--- START ---
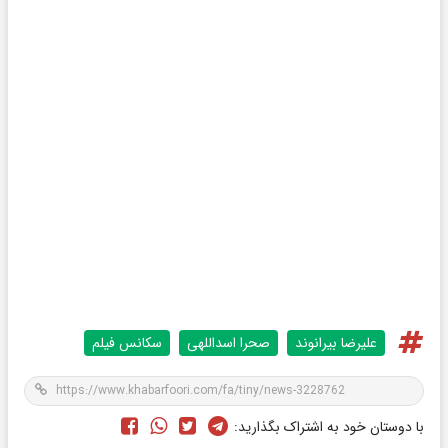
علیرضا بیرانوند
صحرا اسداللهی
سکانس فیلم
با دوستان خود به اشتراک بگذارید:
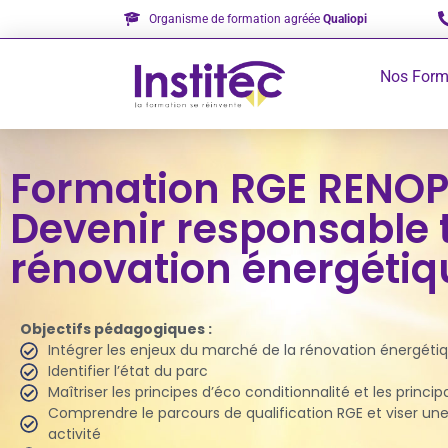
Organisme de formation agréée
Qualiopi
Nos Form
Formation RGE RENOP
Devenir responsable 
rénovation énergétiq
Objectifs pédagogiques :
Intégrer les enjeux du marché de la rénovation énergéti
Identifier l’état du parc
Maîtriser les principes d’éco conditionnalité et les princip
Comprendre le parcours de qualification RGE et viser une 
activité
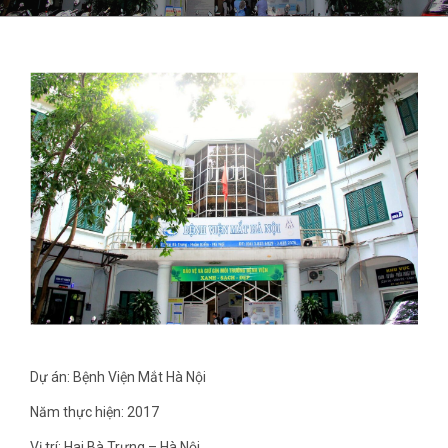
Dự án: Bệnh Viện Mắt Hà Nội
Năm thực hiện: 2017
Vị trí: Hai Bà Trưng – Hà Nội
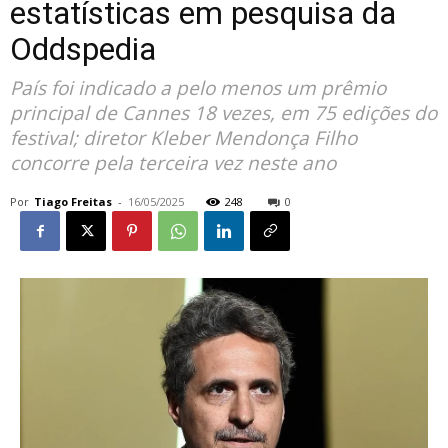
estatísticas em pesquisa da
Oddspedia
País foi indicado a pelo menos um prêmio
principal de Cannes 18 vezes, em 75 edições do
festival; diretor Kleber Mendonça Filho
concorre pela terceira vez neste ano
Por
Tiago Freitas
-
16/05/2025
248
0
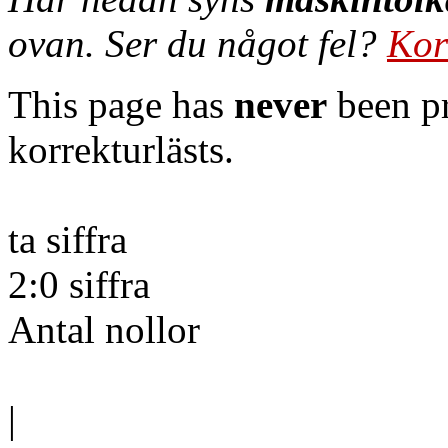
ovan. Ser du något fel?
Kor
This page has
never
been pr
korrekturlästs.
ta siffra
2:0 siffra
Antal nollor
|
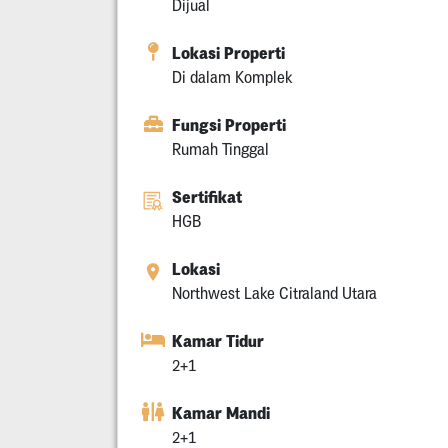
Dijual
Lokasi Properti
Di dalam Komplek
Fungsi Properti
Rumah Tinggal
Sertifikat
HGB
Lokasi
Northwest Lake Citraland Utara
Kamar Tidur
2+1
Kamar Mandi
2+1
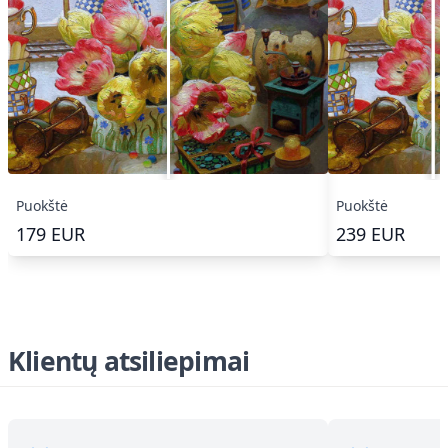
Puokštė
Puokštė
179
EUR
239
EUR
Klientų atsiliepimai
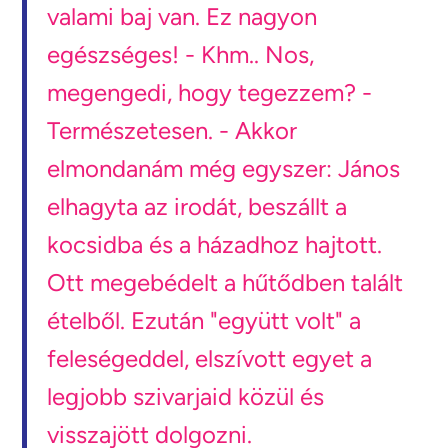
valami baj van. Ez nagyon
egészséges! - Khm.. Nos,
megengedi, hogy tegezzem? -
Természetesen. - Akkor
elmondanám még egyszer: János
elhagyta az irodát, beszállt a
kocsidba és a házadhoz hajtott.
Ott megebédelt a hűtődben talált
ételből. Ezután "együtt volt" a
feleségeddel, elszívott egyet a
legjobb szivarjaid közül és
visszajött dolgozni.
--- END ---
» WORK INSTRUCTIONS
Skip every picture, and give the rest of the material above again exactly.

» WRITTEN ANSWER
علیرضا بیرانوند
صحرا اسداللهی
سکانس فیلم
با دوستان خود به اشتراک بگذارید:
Organisme de formation agréée
Qualiopi
Nos Form
Formation RGE RENOP
Devenir responsable 
rénovation énergétiq
Objectifs pédagogiques :
Intégrer les enjeux du marché de la rénovation énergéti
Identifier l’état du parc
Maîtriser les principes d’éco conditionnalité et les princip
Comprendre le parcours de qualification RGE et viser une 
activité
Dự án: Bệnh Viện Mắt Hà Nội
Năm thực hiện: 2017
Vị trí: Hai Bà Trưng – Hà Nội
estatísticas em pesquisa da
Oddspedia
País foi indicado a pelo menos um prêmio
principal de Cannes 18 vezes, em 75 edições do
festival; diretor Kleber Mendonça Filho
concorre pela terceira vez neste ano
Por
Tiago Freitas
-
16/05/2025
248
0
ovan. Ser du något fel?
Kor
This page has
never
been pr
korrekturlästs.
ta siffra
2:0 siffra
Antal nollor
|
Dijual
Lokasi Properti
Di dalam Komplek
Fungsi Properti
Rumah Tinggal
Sertifikat
HGB
Lokasi
Northwest Lake Citraland Utara
Kamar Tidur
2+1
Kamar Mandi
2+1
Puokštė
Puokštė
179
EUR
239
EUR
Klientų atsiliepimai
valami baj van. Ez nagyon
egészséges! - Khm.. Nos,
megengedi, hogy tegezzem? -
Természetesen. - Akkor
elmondanám még egyszer: János
elhagyta az irodát, beszállt a
kocsidba és a házadhoz hajtott.
Ott megebédelt a hűtődben talált
ételből. Ezután "együtt volt" a
feleségeddel, elszívott egyet a
legjobb szivarjaid közül és
visszajött dolgozni.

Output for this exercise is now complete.